I remember the day we began visiting car lots to replace it. We looked at a number of shiny new and used cars and finally decided on a purchase. Unfortunately, the payments were more than we could afford.
We dickered with the salesman—our price and his price—but concluded that the twain would never meet and so made our departure. On the way out of his office, the salesman gave it one last shot: “Hey, you guys deserve this car,” he shouted. My flesh responded: “Indeed we do.”
Entitlement is a soft spot for me. “I’ve been a fair–to–middling person,” I say to myself. My accomplishments deserve unending praise.” It’s only right. That’s why I can get my nose out of joint when I don’t get the praise and glory I so richly deserve.
I was reading the other day about the Lord’s word to Zechariah: Go find a shepherd, he said, who will be dedicated to the good of his people, who will bring justice, encourage peace, prosperity, tranquility and harmony in the land.

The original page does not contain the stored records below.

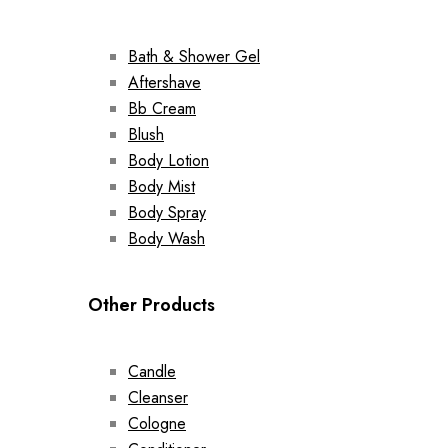
Bath & Shower Gel
Aftershave
Bb Cream
Blush
Body Lotion
Body Mist
Body Spray
Body Wash
Other Products
Candle
Cleanser
Cologne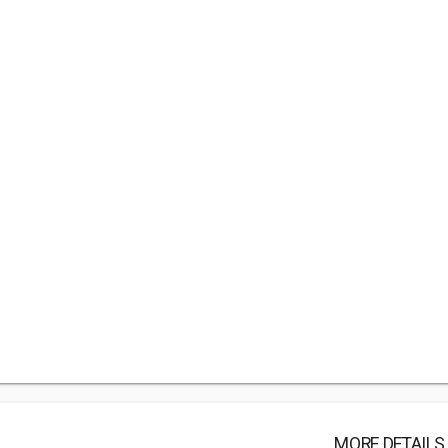
MORE DETAILS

Not only would the shepherd be unappreciated; he would be despised, underscoring the axiom that no good deed goes unpunished. What were his wages? “Thirty pieces of silver” (Zechariah 11:12), the derisory price they placed on an elderly slave—the price they placed on our Lord (Matthew 26:15). Should I expect more?
Mercy begets mercy, or so they say. We receive what we’ve given, but not necessarily from those to whom we’ve given it. Most of it will come from our Lord, who, after receiving us into his presence, will shout aloud before the assembled hosts of Heaven, “Well done!”
Edward Benson prayed with great wisdom, “Teach me, Lord, not to gather encouragement from appreciation by others, lest it should interfere with purity of motive. Not to seek for praise, respect, gratitude, or regard from superiors, or equals on account of age or past service” (from Prayers, Public and Private).
May praise come from our Lord Jesus alone.